Title: A Christmas in Time
Author: Sally Nicholls
Genre: Historical Fiction, Fantasy
Publisher: Allen and Unwin/Nosy Crow
Published: 1st December 2020
Synopsis: The second in a brilliant time-slip adventure series by the award-winning author of Things a Bright Girl Can Do.
Fun-filled, action-packed adventures in time from best-selling, award-winning author, Sally Nicholls. When Alex and Ruby fall through the mirror in their aunt’s house, they find themselves in a different historical period, each time with a different task to perform before they can return to the present. From Edwardian crime capers to Victorian Christmasses, their time-slip stories are always exciting and beautifully told.
A Victorian Christmas is lovely – all the food and candles and games and singing – unless you’re poor, motherless Edith who is condemned to be sent to a cruel boarding school on Boxing Day. Can Alex and Ruby persuade her strict father that home is where the heart is instead?
Classic storytelling from a brilliant writer and beautifully illustrated throughout by Rachael Dean, with covers by Isabelle Follath.
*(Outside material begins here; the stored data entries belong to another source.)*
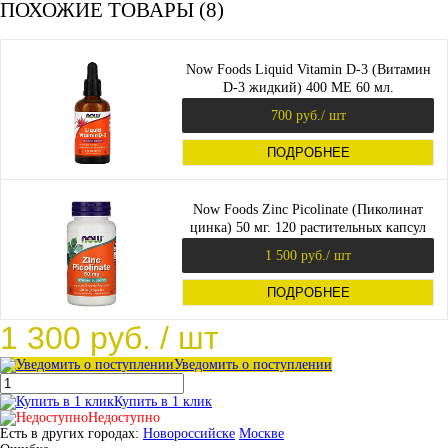
ПОХОЖИЕ ТОВАРЫ (8)
Now Foods Liquid Vitamin D-3 (Витамин
D-3 жидкий) 400 МЕ 60 мл.
700 руб.
/ шт
ПОДРОБНЕЕ
Now Foods Zinc Picolinate (Пиколинат
цинка) 50 мг. 120 растительных капсул
1 500 руб.
/ шт
ПОДРОБНЕЕ
1 300 руб.
/ шт
Уведомить о поступлении
Купить в 1 клик
Недоступно
Есть в других городах:
Новороссийске
Москве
One of these books is never enough!
There is something magical about stories set at Christmas, and about Christmas. Whether it is a favourite movie, or a beloved story like The Nutcracker or A Christmas Carol, December is filled with Christmas stories for those who celebrate the holiday. Many of these books are aimed at kids, and I have read a few this year, one with a very Australian flavour. This one had all my favourite things: Christmas, England, winter, time travel and history. A Christmas in Time is part of a series about siblings Ruby and Alex, who have the ability to travel through time via a mirror in their aunt’s bed and breakfast.
Ruby and Alex are staying with their aunt over Christmas, helping out with an influx of guests over the holiday. Whilst decorating, they see a shimmer in the mirror – someone they met in the past in the first book and tumble through into Applecott House as it was during Victorian times – and discover that a distant ancestor, little Edith, is to be sent to boarding school the day after Christmas – and it is a horrific one! Ruby and Alex must find a way to let Edith’s father, a curate who seems rather distant, let her stay at Applecott with her cousins. Can they do it, or will Edith be sent to a school where she will be mistreated?
This is one of those Christmas stories that hits everything so well. The snow, the tree, the Scrooge-like character, the orphan who just needs a bit of hope and a good place to live, and the magic of Christmas that brings people together. It shows the simple joys of childhood and the magic of family, coupled with the joys of Christmas – the food, the tree, the decorating and the stockings, and so many other things. I loved the way Ruby and Alex slipped into place with their ancestors, the Pilgrim family, and were able to use what they knew to help Edith’s family change her fate.
It is a charming and delightful story about a family pulling together to help each other and Edith, sprinkled with the chaos of a large family and the contrasts of a Victorian Christmas to a 21st century Christmas. Some things are the same, yet there are marked differences that are hinted at and show that however we celebrate, Christmas is always about family and love.
This is one that will be added to my shelf of Christmas reads and hopefully, pulled out each December to get in the holiday mood. A wonderful read for children aged eight and older.